• [Work required] Identify every line in the records below that contains the word "your", and copy each of those lines.

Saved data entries
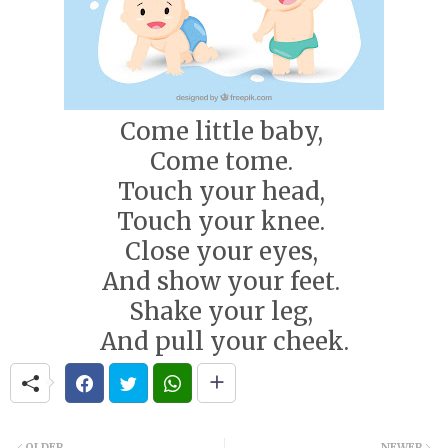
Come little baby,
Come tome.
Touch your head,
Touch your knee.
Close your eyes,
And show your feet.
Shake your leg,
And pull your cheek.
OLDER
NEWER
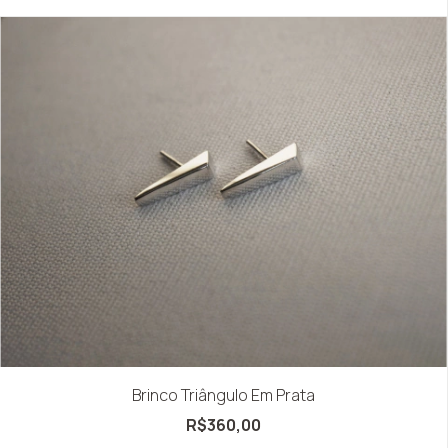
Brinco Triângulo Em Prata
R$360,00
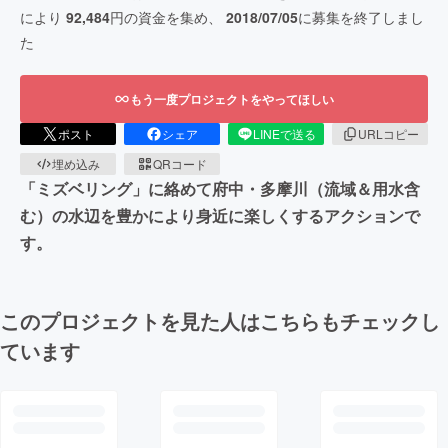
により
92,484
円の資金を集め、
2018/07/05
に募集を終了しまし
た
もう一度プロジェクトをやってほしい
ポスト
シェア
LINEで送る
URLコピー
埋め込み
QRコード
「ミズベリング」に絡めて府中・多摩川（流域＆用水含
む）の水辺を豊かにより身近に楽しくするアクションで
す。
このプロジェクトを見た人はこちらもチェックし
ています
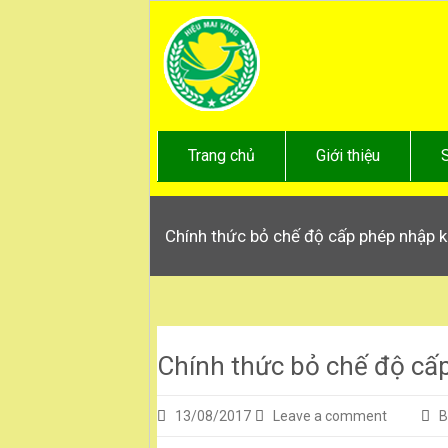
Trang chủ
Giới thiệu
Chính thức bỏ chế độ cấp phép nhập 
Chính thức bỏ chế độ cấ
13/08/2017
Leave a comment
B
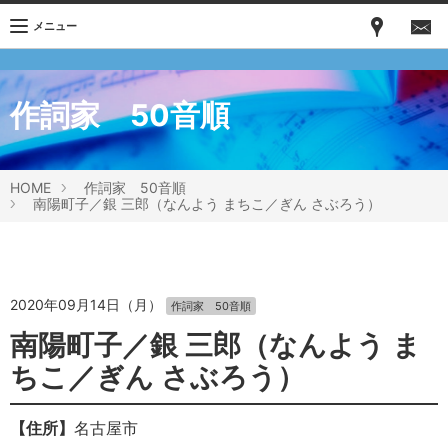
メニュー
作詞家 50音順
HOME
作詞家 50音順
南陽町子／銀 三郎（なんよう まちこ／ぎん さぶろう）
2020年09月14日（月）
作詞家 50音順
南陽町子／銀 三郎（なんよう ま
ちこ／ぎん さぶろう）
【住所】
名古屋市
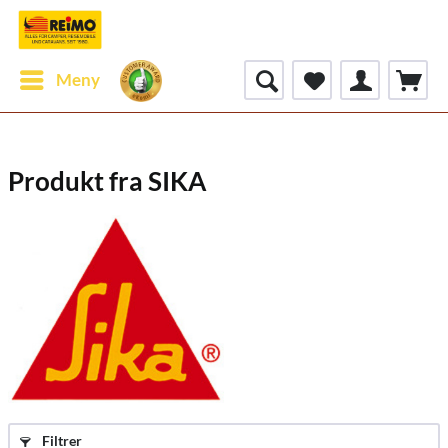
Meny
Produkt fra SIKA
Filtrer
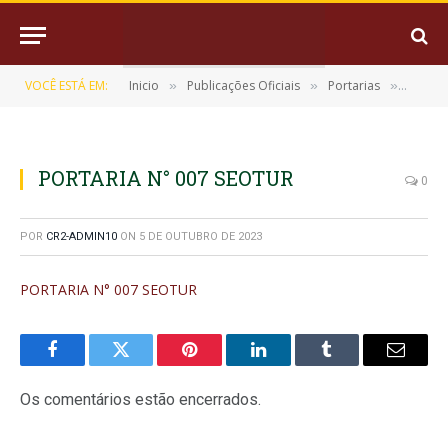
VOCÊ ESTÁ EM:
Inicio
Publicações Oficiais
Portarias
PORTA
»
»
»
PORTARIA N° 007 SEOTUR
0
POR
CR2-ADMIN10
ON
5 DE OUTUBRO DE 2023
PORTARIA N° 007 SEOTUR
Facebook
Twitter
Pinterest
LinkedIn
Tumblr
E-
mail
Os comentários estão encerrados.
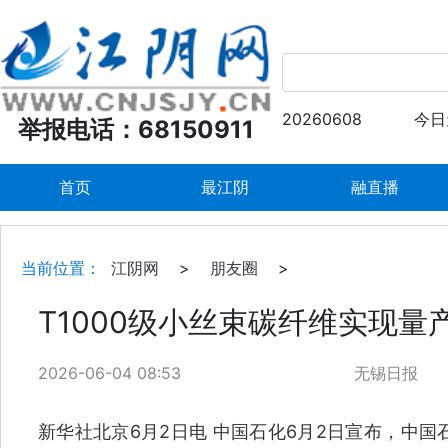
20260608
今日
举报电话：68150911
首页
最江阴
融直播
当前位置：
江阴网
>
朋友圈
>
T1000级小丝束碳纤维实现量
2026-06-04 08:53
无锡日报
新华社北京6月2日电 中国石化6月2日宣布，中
...
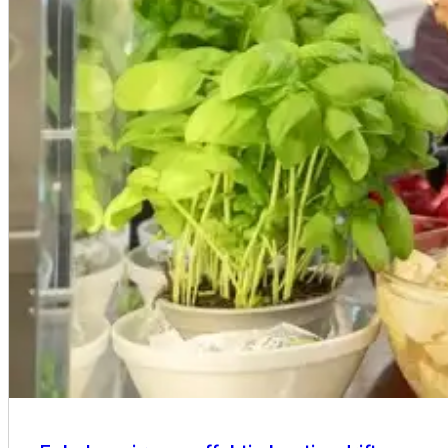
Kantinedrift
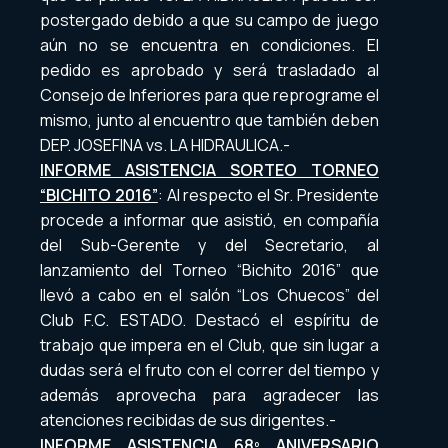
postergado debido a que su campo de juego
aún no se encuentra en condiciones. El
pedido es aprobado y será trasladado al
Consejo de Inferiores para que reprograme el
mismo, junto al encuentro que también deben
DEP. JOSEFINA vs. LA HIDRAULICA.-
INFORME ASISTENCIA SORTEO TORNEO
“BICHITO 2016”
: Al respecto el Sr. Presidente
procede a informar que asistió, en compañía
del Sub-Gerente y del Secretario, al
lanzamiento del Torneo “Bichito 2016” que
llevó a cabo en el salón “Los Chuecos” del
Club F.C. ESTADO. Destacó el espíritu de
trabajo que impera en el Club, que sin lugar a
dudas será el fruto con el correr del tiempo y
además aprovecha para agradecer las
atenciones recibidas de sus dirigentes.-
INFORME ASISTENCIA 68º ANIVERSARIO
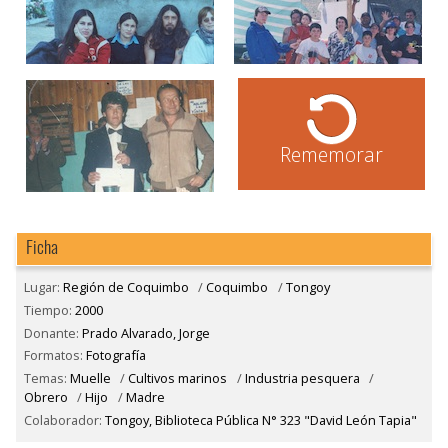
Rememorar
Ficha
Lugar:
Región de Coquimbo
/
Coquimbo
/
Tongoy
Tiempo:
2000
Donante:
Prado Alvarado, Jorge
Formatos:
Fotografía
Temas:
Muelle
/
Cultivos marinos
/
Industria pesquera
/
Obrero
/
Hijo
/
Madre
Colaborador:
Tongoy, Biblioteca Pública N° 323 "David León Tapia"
==
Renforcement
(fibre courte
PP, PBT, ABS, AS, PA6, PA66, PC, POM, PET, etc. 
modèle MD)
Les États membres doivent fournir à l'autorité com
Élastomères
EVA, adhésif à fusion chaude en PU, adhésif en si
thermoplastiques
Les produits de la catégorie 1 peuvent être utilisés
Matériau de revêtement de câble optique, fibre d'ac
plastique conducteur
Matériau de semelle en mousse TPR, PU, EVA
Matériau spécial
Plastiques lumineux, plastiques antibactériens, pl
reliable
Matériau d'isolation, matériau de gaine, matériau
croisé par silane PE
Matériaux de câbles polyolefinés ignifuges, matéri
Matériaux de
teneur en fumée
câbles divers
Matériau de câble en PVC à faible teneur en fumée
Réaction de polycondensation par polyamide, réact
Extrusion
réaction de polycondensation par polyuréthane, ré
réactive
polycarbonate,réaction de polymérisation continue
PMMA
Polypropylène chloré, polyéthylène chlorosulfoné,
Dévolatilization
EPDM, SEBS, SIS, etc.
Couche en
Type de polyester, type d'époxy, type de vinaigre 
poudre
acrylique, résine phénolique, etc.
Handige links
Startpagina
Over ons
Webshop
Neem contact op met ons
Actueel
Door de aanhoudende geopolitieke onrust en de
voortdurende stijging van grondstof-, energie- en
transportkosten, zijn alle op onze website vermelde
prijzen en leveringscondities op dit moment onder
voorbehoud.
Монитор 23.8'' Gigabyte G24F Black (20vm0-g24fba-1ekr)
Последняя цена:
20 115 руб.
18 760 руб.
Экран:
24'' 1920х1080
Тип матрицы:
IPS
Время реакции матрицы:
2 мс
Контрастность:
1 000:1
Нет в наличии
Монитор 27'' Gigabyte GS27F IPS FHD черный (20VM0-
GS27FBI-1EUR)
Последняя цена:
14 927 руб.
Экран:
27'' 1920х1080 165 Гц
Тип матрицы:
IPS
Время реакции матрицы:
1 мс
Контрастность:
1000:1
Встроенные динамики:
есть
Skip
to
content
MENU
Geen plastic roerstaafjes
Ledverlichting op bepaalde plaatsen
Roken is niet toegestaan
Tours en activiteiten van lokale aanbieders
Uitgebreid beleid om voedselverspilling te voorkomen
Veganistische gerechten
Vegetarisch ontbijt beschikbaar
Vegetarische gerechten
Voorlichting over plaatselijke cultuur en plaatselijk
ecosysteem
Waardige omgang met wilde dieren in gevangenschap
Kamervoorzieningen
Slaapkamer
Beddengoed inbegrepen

• [Exercise answer]
Touch your head,
Touch your knee.
Close your eyes,
And show your feet.
Shake your leg,
And pull your cheek.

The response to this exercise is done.